## Line Charts: Accuracy vs. Token Count and Deep-Thinking Ratio
### Overview
The image presents two line charts comparing the accuracy (Pass@1) of different models against two different parameters: Token Count (left chart) and Deep-Thinking Ratio (right chart). Each chart displays data for four models: AIME 25, AIME 24, HMMT 25, and GPQA-D. The charts also include correlation coefficients (r-values) indicating the strength and direction of the linear relationship between the accuracy and the respective parameter. Shaded regions around each line represent the confidence interval.
### Components/Axes
**Left Chart:**
* **Title:** Avg Correlation r = -0.544
* **X-axis:** Token Count, with markers at approximately 2500, 5000, 7500, and 10000.
* **Y-axis:** Accuracy (Pass@1), with markers at 0.5, 0.6, 0.7, and 0.8.
* **Models (Legend):**
* Blue: AIME 25
* Green: AIME 24
* Red: HMMT 25
* Yellow: GPQA-D
**Right Chart:**
* **Title:** Avg Correlation r = 0.828
* **X-axis:** (Ours) Deep-Thinking Ratio, with markers at approximately 0.135, 0.150, 0.165, and 0.180.
* **Y-axis:** Accuracy (Pass@1), with markers at 0.5, 0.6, 0.7, and 0.8.
* **Models (Legend):**
* Blue: AIME 25
* Green: AIME 24
* Red: HMMT 25
* Yellow: GPQA-D
### Detailed Analysis
**Left Chart (Accuracy vs. Token Count):**
* **AIME 25 (Blue):** Starts at approximately (2500, 0.78), increases to (5000, 0.83), then decreases to (10000, 0.78).

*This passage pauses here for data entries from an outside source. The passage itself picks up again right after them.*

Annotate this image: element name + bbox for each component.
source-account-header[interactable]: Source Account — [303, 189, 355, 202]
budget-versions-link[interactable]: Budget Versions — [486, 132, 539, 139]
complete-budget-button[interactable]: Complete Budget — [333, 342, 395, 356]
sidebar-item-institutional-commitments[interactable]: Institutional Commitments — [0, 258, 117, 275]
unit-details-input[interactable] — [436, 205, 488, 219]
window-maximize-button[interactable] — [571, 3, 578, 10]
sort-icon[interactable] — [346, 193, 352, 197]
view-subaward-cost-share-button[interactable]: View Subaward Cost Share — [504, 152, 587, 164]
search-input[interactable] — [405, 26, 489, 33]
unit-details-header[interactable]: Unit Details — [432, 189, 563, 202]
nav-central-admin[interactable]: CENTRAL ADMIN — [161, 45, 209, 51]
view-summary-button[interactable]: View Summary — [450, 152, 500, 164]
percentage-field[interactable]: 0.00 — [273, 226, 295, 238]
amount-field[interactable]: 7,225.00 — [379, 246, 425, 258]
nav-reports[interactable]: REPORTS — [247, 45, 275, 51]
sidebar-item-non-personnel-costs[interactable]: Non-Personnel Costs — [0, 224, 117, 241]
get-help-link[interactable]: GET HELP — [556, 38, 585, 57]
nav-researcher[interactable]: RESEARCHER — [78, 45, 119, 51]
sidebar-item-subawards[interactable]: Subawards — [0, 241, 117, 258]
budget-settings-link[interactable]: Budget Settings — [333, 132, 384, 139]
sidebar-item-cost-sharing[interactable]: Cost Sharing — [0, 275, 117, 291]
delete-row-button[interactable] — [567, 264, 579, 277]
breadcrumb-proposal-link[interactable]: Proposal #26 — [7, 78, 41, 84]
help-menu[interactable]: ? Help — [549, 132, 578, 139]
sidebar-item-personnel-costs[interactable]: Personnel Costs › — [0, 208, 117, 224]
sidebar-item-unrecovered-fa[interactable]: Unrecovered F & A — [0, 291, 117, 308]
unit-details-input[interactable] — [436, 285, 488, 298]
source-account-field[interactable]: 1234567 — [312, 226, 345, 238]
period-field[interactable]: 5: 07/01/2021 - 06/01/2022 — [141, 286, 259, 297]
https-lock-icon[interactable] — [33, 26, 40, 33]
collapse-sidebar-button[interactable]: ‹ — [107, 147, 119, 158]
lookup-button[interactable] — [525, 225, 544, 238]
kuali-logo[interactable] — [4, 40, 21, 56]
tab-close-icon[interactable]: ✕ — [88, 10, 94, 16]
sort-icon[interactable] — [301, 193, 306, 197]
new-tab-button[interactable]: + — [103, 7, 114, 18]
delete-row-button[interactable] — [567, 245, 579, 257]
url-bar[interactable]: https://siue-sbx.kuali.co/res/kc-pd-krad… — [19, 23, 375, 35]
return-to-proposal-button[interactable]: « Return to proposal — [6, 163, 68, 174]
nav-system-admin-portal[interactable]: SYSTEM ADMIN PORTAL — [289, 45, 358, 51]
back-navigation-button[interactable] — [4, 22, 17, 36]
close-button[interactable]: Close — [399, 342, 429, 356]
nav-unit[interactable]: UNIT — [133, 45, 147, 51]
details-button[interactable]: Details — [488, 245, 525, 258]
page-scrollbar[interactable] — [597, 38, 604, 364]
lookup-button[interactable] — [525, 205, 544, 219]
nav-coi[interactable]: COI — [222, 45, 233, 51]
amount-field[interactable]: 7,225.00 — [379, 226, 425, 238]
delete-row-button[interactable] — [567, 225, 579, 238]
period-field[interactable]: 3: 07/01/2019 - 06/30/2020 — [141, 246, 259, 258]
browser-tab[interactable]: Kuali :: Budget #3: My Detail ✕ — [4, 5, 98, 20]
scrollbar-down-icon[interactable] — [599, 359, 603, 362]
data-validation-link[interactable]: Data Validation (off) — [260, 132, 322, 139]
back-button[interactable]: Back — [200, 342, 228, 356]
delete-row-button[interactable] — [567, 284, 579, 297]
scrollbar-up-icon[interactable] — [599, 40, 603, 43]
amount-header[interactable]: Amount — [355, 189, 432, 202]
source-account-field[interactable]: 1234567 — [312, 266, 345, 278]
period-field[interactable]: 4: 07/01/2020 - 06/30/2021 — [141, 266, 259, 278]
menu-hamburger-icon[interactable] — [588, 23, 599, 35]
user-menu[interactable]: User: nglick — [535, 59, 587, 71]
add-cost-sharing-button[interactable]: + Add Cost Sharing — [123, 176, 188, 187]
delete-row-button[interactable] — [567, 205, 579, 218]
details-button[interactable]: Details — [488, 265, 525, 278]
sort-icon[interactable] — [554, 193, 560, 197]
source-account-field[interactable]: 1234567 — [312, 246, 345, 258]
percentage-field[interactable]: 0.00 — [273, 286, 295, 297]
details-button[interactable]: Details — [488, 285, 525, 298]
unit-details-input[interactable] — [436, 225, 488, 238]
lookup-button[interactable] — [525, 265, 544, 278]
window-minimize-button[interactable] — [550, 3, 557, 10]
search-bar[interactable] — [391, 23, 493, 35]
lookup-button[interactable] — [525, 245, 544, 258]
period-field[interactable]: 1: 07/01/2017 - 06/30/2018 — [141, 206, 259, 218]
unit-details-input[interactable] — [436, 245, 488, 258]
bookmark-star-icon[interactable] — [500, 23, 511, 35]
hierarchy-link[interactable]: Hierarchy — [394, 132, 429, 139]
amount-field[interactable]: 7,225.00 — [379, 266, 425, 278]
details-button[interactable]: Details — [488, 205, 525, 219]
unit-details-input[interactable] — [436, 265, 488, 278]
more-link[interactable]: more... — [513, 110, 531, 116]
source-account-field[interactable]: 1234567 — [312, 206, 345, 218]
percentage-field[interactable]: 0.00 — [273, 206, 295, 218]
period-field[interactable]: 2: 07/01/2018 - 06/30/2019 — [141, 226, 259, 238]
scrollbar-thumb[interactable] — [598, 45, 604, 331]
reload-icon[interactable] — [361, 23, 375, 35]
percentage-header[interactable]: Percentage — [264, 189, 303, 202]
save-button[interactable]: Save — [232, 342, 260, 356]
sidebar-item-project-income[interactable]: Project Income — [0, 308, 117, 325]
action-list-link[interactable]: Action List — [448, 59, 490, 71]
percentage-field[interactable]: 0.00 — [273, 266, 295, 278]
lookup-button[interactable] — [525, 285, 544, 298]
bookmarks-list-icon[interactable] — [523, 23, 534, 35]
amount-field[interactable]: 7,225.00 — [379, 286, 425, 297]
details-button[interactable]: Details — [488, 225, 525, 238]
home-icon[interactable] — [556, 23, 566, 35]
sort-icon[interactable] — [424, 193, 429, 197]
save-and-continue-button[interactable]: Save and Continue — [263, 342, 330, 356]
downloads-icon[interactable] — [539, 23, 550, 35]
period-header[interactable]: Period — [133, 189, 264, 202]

Correlation r = -0.704 (between 5000 and 10000).
* **AIME 24 (Green):** Starts at approximately (2500, 0.82), increases slightly to (5000, 0.84), then decreases to (10000, 0.79). Correlation r = -0.407 (between 5000 and 10000).
* **HMMT 25 (Red):** Starts at approximately (5000, 0.62), increases to (7500, 0.66), then decreases to (10000, 0.57). Correlation r = -0.783 (between 5000 and 10000).

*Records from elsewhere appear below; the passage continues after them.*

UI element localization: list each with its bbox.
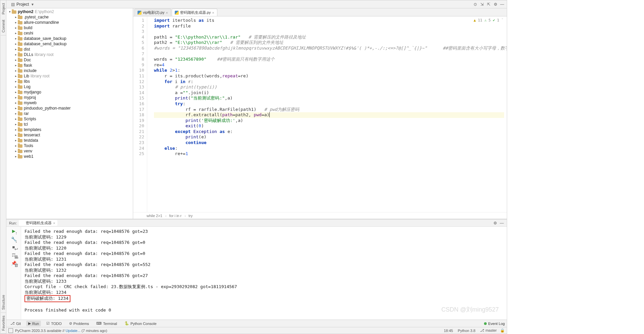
close-icon[interactable]: ×: [53, 221, 55, 225]
status-bar: PyCharm 2020.3.5 available // Update... …: [6, 327, 507, 334]
status-time: 18:45: [444, 329, 453, 333]
notification-dot-icon: [484, 322, 487, 325]
tree-item[interactable]: ▸allure-commandline: [6, 20, 133, 25]
gear-icon[interactable]: ⚙: [493, 2, 498, 7]
project-icon: ▤: [10, 2, 15, 7]
chevron-icon: ˇ: [501, 18, 503, 23]
tree-item[interactable]: ▸Tools: [6, 143, 133, 148]
weak-warning-icon: ⚠: [484, 18, 487, 23]
hide-icon[interactable]: —: [499, 221, 504, 225]
wrap-icon[interactable]: ↩: [14, 246, 19, 252]
run-console[interactable]: Failed the read enough data: req=1048576…: [21, 227, 507, 320]
tree-item[interactable]: ▸rar: [6, 111, 133, 116]
tree-item[interactable]: ▸myproj: [6, 95, 133, 100]
toolwindow-toggle-icon[interactable]: [8, 328, 13, 333]
tree-item[interactable]: ▸DLLslibrary root: [6, 52, 133, 57]
tree-item[interactable]: ▸mydjango: [6, 89, 133, 95]
tree-item[interactable]: ▸web1: [6, 154, 133, 159]
breadcrumb-item[interactable]: for i in r: [169, 214, 186, 218]
chevron-down-icon: ▾: [30, 2, 35, 7]
print-icon[interactable]: 🖶: [14, 254, 19, 260]
tree-item[interactable]: ▸templates: [6, 127, 133, 132]
problems-tool-button[interactable]: ⊘ Problems: [67, 321, 91, 326]
collapse-all-icon[interactable]: ⇱: [486, 2, 491, 7]
tab-label: 密码随机生成器.py: [180, 10, 211, 15]
inspection-status[interactable]: ▲11 ⚠5 ✔1 ˇ: [474, 18, 503, 23]
tree-item[interactable]: ▸Scripts: [6, 116, 133, 122]
run-tool-button[interactable]: ▶ Run: [26, 321, 41, 326]
breadcrumb-item[interactable]: while 2>1: [147, 214, 167, 218]
project-toolbar: ▤ Project ▾ ⊙ ⇲ ⇱ ⚙ —: [6, 0, 507, 8]
tree-root-item[interactable]: ▾python2E:\python2: [6, 9, 133, 14]
close-icon[interactable]: ×: [166, 11, 168, 15]
locate-icon[interactable]: ⊙: [473, 2, 478, 7]
run-config-tab[interactable]: 密码随机生成器 ×: [19, 220, 57, 226]
python-file-icon: [138, 11, 142, 15]
tree-item[interactable]: ▸myweb: [6, 100, 133, 106]
tree-item[interactable]: ▸Liblibrary root: [6, 73, 133, 79]
code-editor[interactable]: 1234567891011121314151617181920212223242…: [133, 16, 507, 212]
left-tab-project[interactable]: Project: [1, 0, 6, 17]
breadcrumb-item[interactable]: try: [189, 214, 195, 218]
status-git-branch[interactable]: ⎇ master: [480, 328, 497, 333]
bottom-tool-bar: ⎇ Git ▶ Run ☑ TODO ⊘ Problems ⌨ Terminal…: [6, 320, 507, 327]
editor-breadcrumb[interactable]: while 2>1 for i in r try: [133, 212, 507, 219]
project-tree[interactable]: ▾python2E:\python2▸.pytest_cache▸allure-…: [6, 8, 133, 219]
todo-tool-button[interactable]: ☑ TODO: [44, 321, 64, 326]
tree-item[interactable]: ▸tcl: [6, 122, 133, 127]
tree-item[interactable]: ▸database_send_backup: [6, 41, 133, 47]
tree-item[interactable]: ▸testdata: [6, 138, 133, 143]
down-icon[interactable]: ↓: [14, 238, 19, 244]
editor-tab-bar: vip电影(2).py × 密码随机生成器.py ×: [133, 8, 507, 16]
trash-icon[interactable]: 🗑: [14, 262, 19, 268]
tree-item[interactable]: ▸ceshi: [6, 30, 133, 36]
ok-icon: ✔: [493, 18, 495, 23]
editor-tab-active[interactable]: 密码随机生成器.py ×: [172, 9, 217, 16]
project-view-label: Project: [16, 2, 29, 7]
terminal-tool-button[interactable]: ⌨ Terminal: [94, 321, 119, 326]
tree-item[interactable]: ▸dist: [6, 47, 133, 52]
python-file-icon: [175, 11, 179, 15]
update-link[interactable]: Update...: [65, 329, 80, 333]
tree-item[interactable]: ▸include: [6, 68, 133, 73]
hide-icon[interactable]: —: [499, 2, 505, 7]
event-log-button[interactable]: Event Log: [484, 322, 505, 326]
tree-item[interactable]: ▸tesseract: [6, 132, 133, 138]
run-title: Run:: [9, 221, 17, 225]
python-file-icon: [21, 221, 24, 225]
status-message: PyCharm 2020.3.5 available //: [15, 329, 65, 333]
status-interpreter[interactable]: Python 3.8: [458, 329, 476, 333]
tab-label: vip电影(2).py: [143, 10, 164, 15]
left-tab-structure[interactable]: Structure: [1, 292, 6, 313]
warning-icon: ▲: [474, 18, 476, 23]
editor-tab[interactable]: vip电影(2).py ×: [135, 9, 171, 16]
python-console-tool-button[interactable]: 🐍 Python Console: [122, 321, 159, 326]
tree-item[interactable]: ▸pinduoduo_python-master: [6, 106, 133, 111]
tree-item[interactable]: ▸build: [6, 25, 133, 30]
up-icon[interactable]: ↑: [14, 230, 19, 236]
tree-item[interactable]: ▸Doc: [6, 57, 133, 63]
lock-icon[interactable]: 🔒: [500, 328, 505, 333]
tree-item[interactable]: ▸venv: [6, 148, 133, 154]
gear-icon[interactable]: ⚙: [493, 221, 497, 225]
left-tab-favorites[interactable]: Favorites: [1, 313, 6, 334]
git-tool-button[interactable]: ⎇ Git: [8, 321, 23, 326]
run-config-label: 密码随机生成器: [26, 220, 52, 225]
expand-all-icon[interactable]: ⇲: [479, 2, 485, 7]
project-view-selector[interactable]: ▤ Project ▾: [8, 1, 37, 7]
left-tab-commit[interactable]: Commit: [1, 17, 6, 36]
run-side-toolbar: ▶ 🔧 ■ ☶ 📌 ↑ ↓ ↩ 🖶 🗑: [6, 227, 21, 320]
tree-item[interactable]: ▸libs: [6, 79, 133, 84]
status-message-post: (7 minutes ago): [80, 329, 107, 333]
tree-item[interactable]: ▸database_save_backup: [6, 36, 133, 41]
run-panel-header: Run: 密码随机生成器 × ⚙ —: [6, 219, 507, 227]
tree-item[interactable]: ▸flask: [6, 63, 133, 68]
tree-item[interactable]: ▸.pytest_cache: [6, 14, 133, 20]
tree-item[interactable]: ▸Log: [6, 84, 133, 89]
close-icon[interactable]: ×: [212, 11, 214, 15]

* **GPQA-D (Yellow):** Relatively constant accuracy around 0.7 between token counts of 2500 and 5000. Correlation r = -0.284 (between 2500 and 5000).
**Right Chart (Accuracy vs. Deep-Thinking Ratio):**
* **AIME 25 (Blue):** Starts at approximately (0.135, 0.68), increases to (0.165, 0.84), then plateaus around 0.84. Correlation r = 0.862 (between 0.135 and 0.165).
* **AIME 24 (Green):** Starts at approximately (0.135, 0.56), increases to (0.165, 0.85), then plateaus around 0.85. Correlation r = 0.715 (between 0.165 and 0.180).
* **HMMT 25 (Red):** Starts at approximately (0.135, 0.55), increases to (0.180, 0.67). Correlation r = 0.941 (between 0.135 and 0.180).
* **GPQA-D (Yellow):** Relatively constant accuracy around 0.7 between Deep-Thinking Ratios of 0.135 and 0.180. Correlation r = 0.795 (between 0.165 and 0.180).
### Key Observations
* In the left chart, AIME 25 and AIME 24 show a negative correlation between token count and accuracy after a certain point (5000 tokens). HMMT 25 also shows a negative correlation. GPQA-D shows a slight negative correlation.
* In the right chart, all models show a positive correlation between Deep-Thinking Ratio and accuracy. HMMT 25 has the strongest positive correlation.
* The average correlation for the left chart is negative (-0.544), while the average correlation for the right chart is positive (0.828).
### Interpretation
The data suggests that increasing the token count beyond a certain threshold may negatively impact the accuracy of the AIME 25, AIME 24, and HMMT 25 models. In contrast, increasing the Deep-Thinking Ratio consistently improves the accuracy of all models tested. The higher average correlation in the right chart indicates that the Deep-Thinking Ratio is a more influential factor in determining the accuracy of these models compared to the token count. The negative correlation between token count and accuracy for some models could be due to overfitting or the introduction of noise with longer sequences.